I cofounded a business and spent about 4 years developing a web based product between 2013 and 2017. In this post, I’m writing down my thoughts on the technologies and development practices used for this product, as a kind of retrospective and notes to myself.
One of my goals was to keep a lid on complexity due to the extremely constrained resources (at the start, I was the only developer, although later the team grew to four developers). This dictated a lot of the choices that I made, and I’m glad to say that most of them paid off.
After making a brief start with Ruby on Rails, I realised that all the server would be doing was providing a JSON API to clients implemented as single-page web apps. This meant that Rails had a lot of unnecessary complexity and too many batteries included. Node.js seemed like a lighter alternative, with the added benefit of being able to use a single language (CoffeeScript) throughout the code base.

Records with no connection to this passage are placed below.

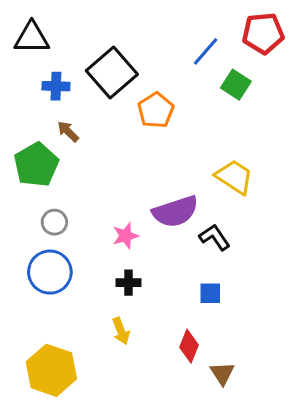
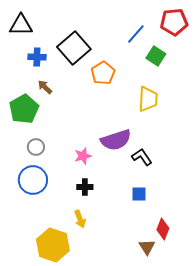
yellow trapezoid: (234, 177) -> (148, 99), moved, turned 60
red diamond: (189, 346) -> (163, 229), moved
yellow hexagon: (51, 370) -> (53, 245), moved

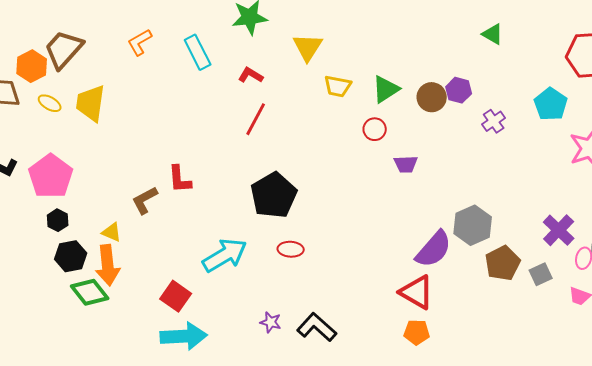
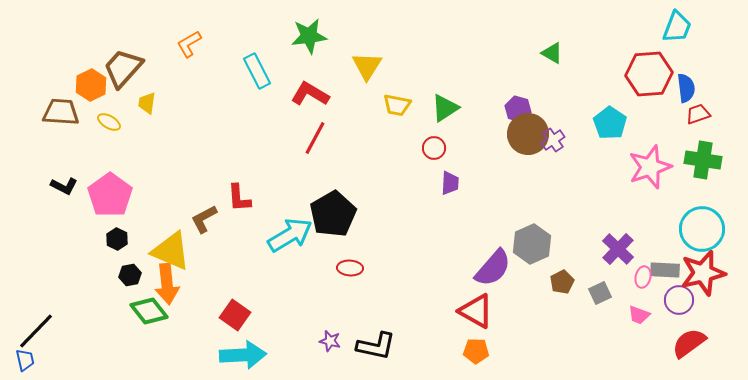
orange L-shape: (140, 42) -> (189, 44), moved
red L-shape: (251, 75) -> (310, 94), size x1.5
brown circle: (432, 97) -> (528, 134), moved, size x1.4
yellow trapezoid: (91, 103) -> (147, 103), moved, size x0.6
purple trapezoid: (406, 164) -> (450, 183), moved, turned -85
yellow triangle: (112, 232) -> (171, 251), size x2.0
cyan arrow: (225, 255) -> (290, 235), moved
black hexagon: (71, 256) -> (130, 275), size x0.7
brown pentagon: (503, 263) -> (562, 282), size x0.7
black L-shape: (317, 327) -> (376, 346), turned 150

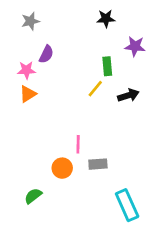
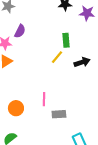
purple star: (135, 46) -> (87, 13), moved
orange circle: (62, 168) -> (16, 108), moved

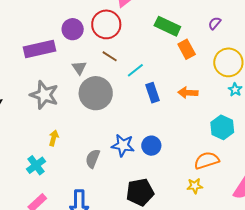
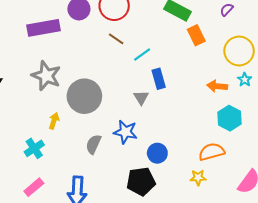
gray triangle: (79, 68) -> (141, 98), moved
gray circle: (96, 93) -> (84, 96), moved
orange arrow: (188, 93) -> (217, 86), moved
blue circle: (151, 146) -> (157, 153), moved

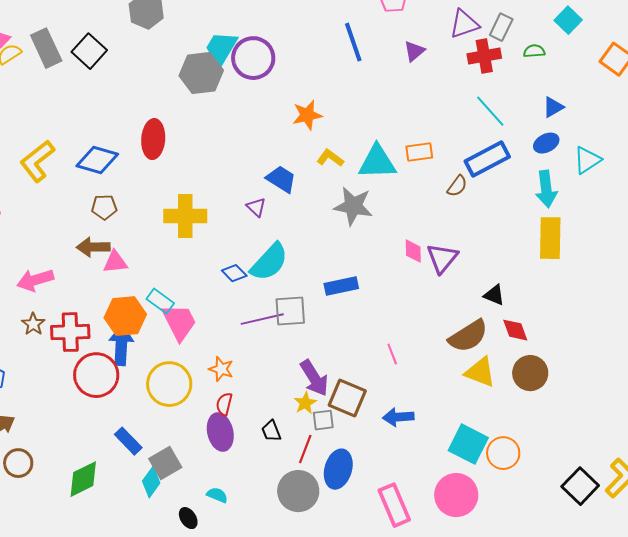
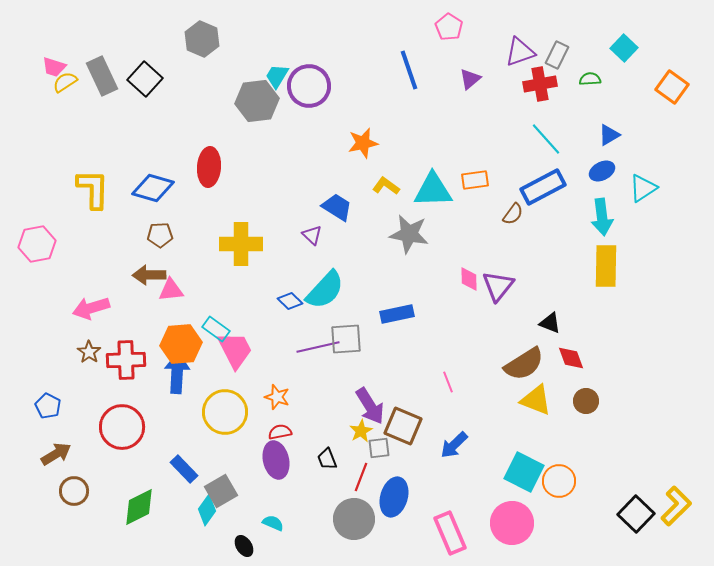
cyan trapezoid: (221, 48) -> (277, 76), size x0.7
yellow L-shape: (37, 161) -> (93, 189), turned 129
brown circle: (530, 373) -> (586, 401), size x0.7
red circle: (96, 375) -> (122, 427), moved
red semicircle: (224, 404) -> (280, 432), turned 65
blue arrow: (398, 417) -> (454, 445), turned -40

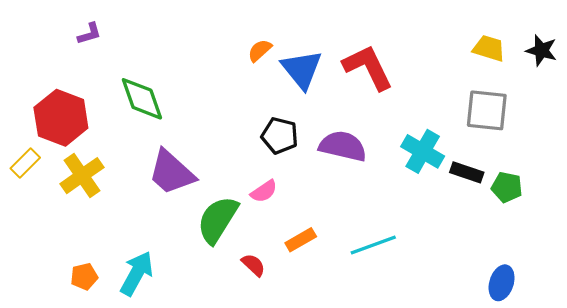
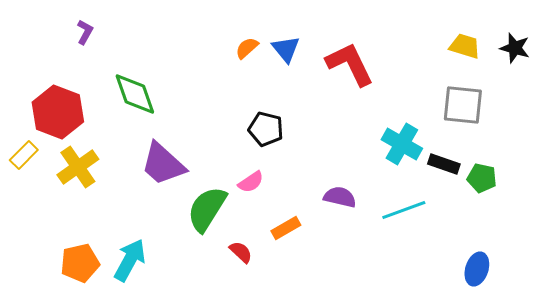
purple L-shape: (89, 34) -> (85, 32), turned -45
blue triangle: (302, 69) -> (286, 49), moved, size x0.7
purple semicircle: (343, 146) -> (340, 197), moved, size x0.7
cyan line: (373, 245) -> (404, 210), moved
orange pentagon: (84, 276) -> (80, 263), size x1.5

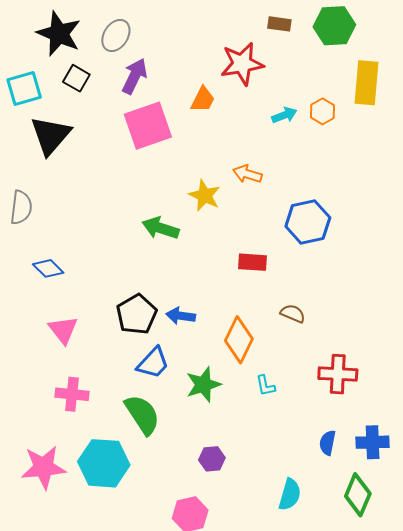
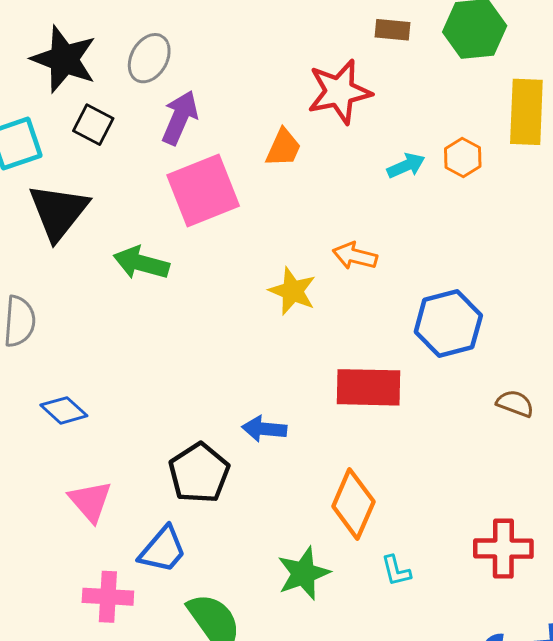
green arrow: (161, 228) -> (141, 263), moved
red rectangle: (252, 262) -> (368, 387), size x1.5
brown semicircle: (293, 314) -> (515, 403), moved
blue arrow: (181, 316) -> (264, 429), moved
blue trapezoid: (153, 363) -> (163, 550), moved

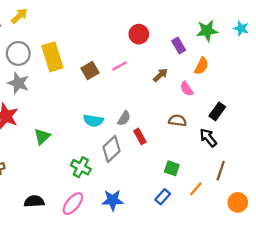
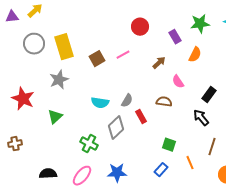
gray star: (18, 83) -> (59, 80), moved, turned 30
pink semicircle: (187, 89) -> (178, 82), moved
brown semicircle: (177, 121) -> (164, 102), moved
orange line: (196, 189) -> (190, 163), turned -64

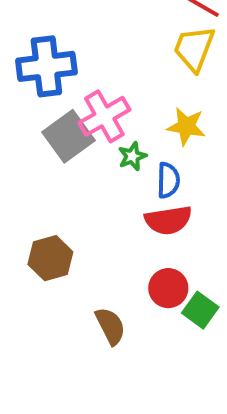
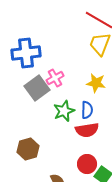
pink cross: (104, 116) -> (55, 78), size x0.7
green star: (132, 156) -> (64, 111), moved, size x1.5

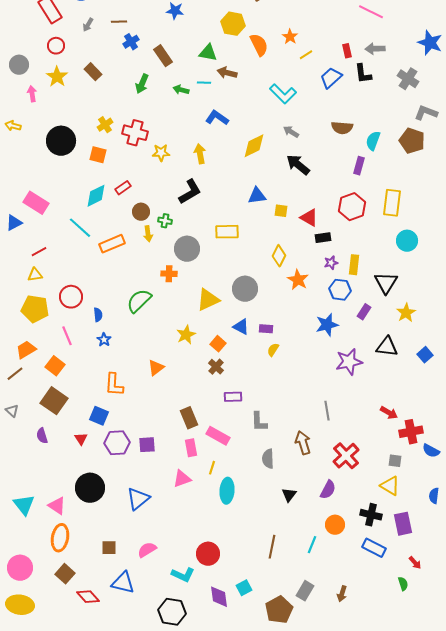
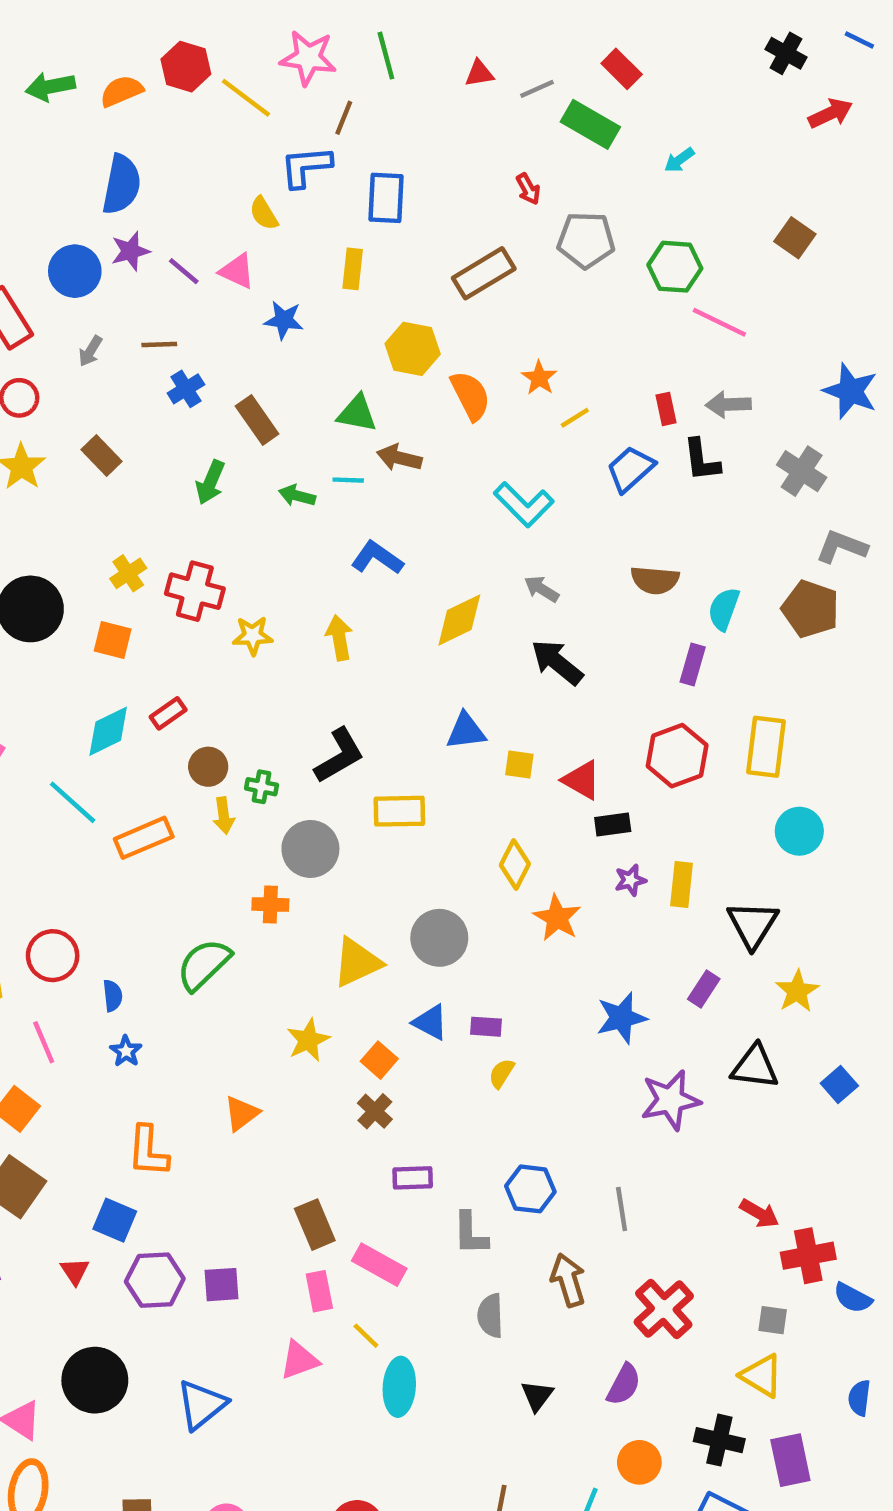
black L-shape: (190, 192) -> (339, 756), moved
blue hexagon: (340, 290) -> (530, 1189), moved
yellow line: (212, 468) -> (366, 1336), turned -64

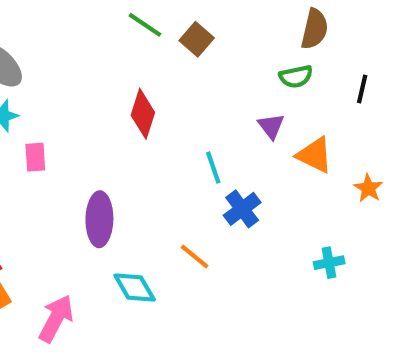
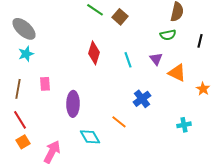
pink rectangle: (35, 157) -> (45, 84), moved
cyan line: (213, 168) -> (128, 60), moved

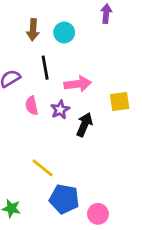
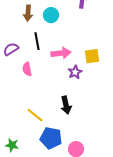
yellow square: (120, 102) -> (92, 56), moved
purple star: (60, 110) -> (75, 72), moved
black arrow: (84, 125) -> (66, 105), moved, turned 144

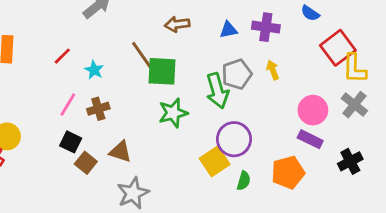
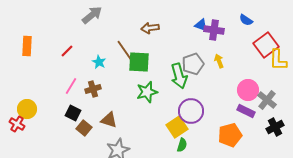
blue triangle: (228, 30) -> (201, 25), moved, turned 32
cyan star: (94, 70) -> (99, 62), moved
gray cross: (354, 105) -> (267, 100), moved
green semicircle: (244, 181) -> (182, 145), moved

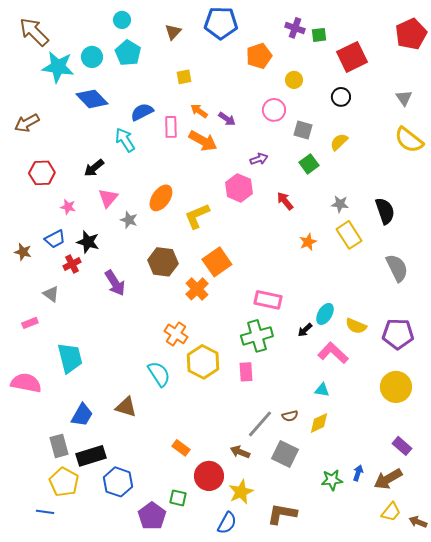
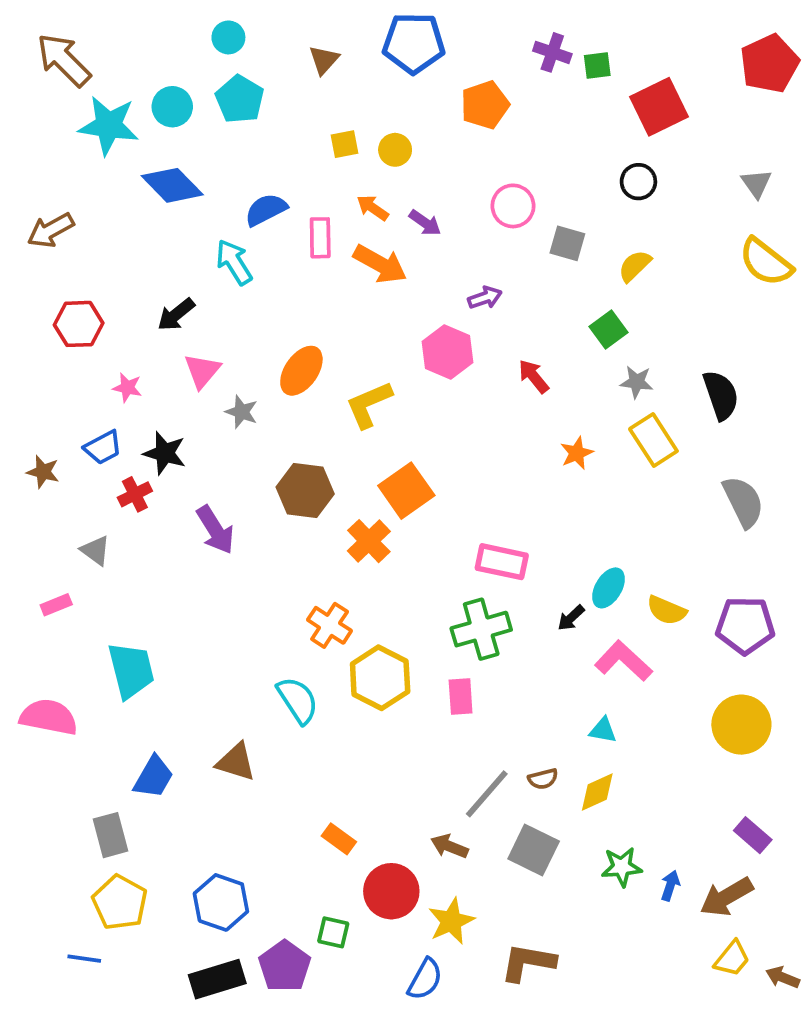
yellow circle: (294, 80) -> (395, 150), moved
green square: (309, 164) -> (608, 330), moved
black rectangle: (91, 456) -> (217, 979), moved
green star: (332, 480) -> (622, 867), moved

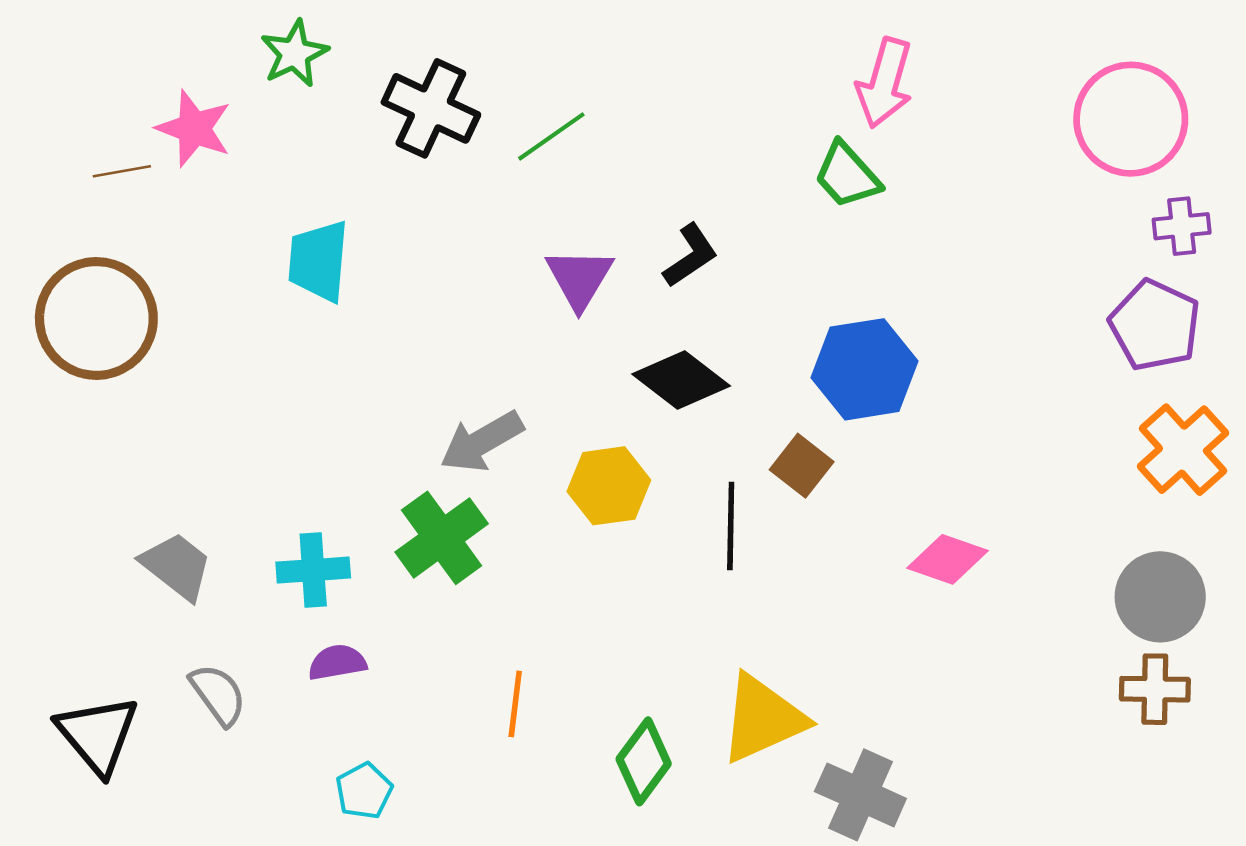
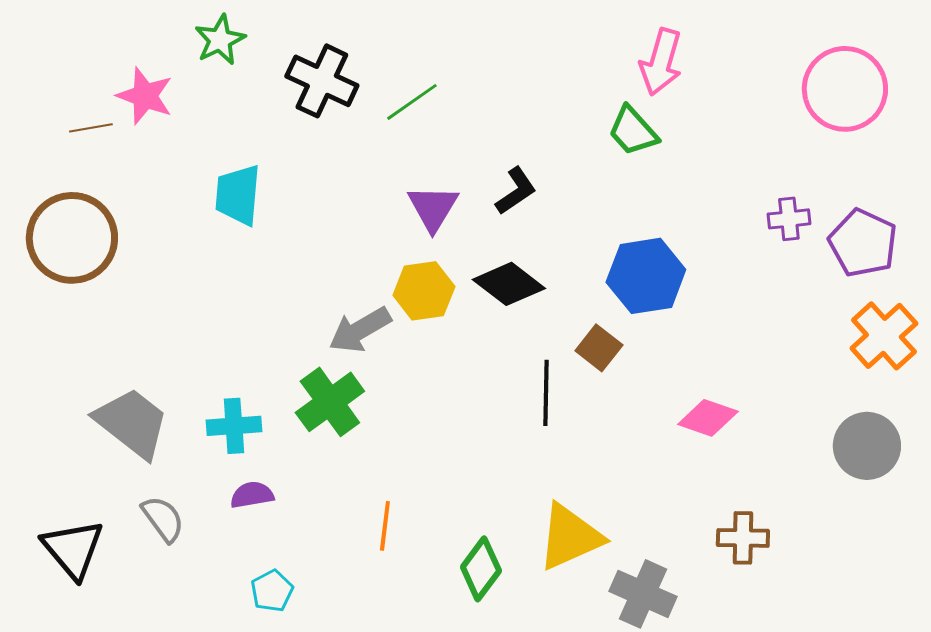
purple cross: (1182, 226) -> (789, 219), moved
yellow hexagon: (609, 486) -> (424, 291), moved
gray trapezoid: (177, 566) -> (132, 423), size x1.4
brown cross: (1155, 689) -> (743, 538), moved

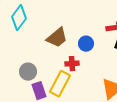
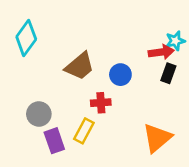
yellow rectangle: (60, 84) -> (84, 131), size x0.7

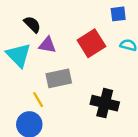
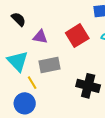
black semicircle: (32, 24) -> (19, 19), moved
cyan triangle: (19, 55) -> (18, 61), moved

I switched to Node, and despite having to learn it on the fly, while delivering prototypes to show to the potential customer, I didn’t regret the switch. The combination of Node + Express.js provided a simple solution, worked really well, and was scalable on Heroku.
There are many database choices these days, however I’d had positive experiences with Postgres so I chose to use it again. I never had to wonder whether this was the right choice. I think the combination of Postgres with PostGIS is still the best solution for GIS data.
There are some intriguing choices of extensions and DBs built on top of Postgres specifically for time series data. They weren’t available when I started the project, but anyway, we’d be able to migrate if we needed to.
We had some performance issues as the volume of data we handled increased, but they were primarily driven by the lack of engineering resources and resource constraints caused by Heroku rather than inherent limitations of Postgres. Some of the issues got solved quite easily with a bit of query plan analysis and query optimisation.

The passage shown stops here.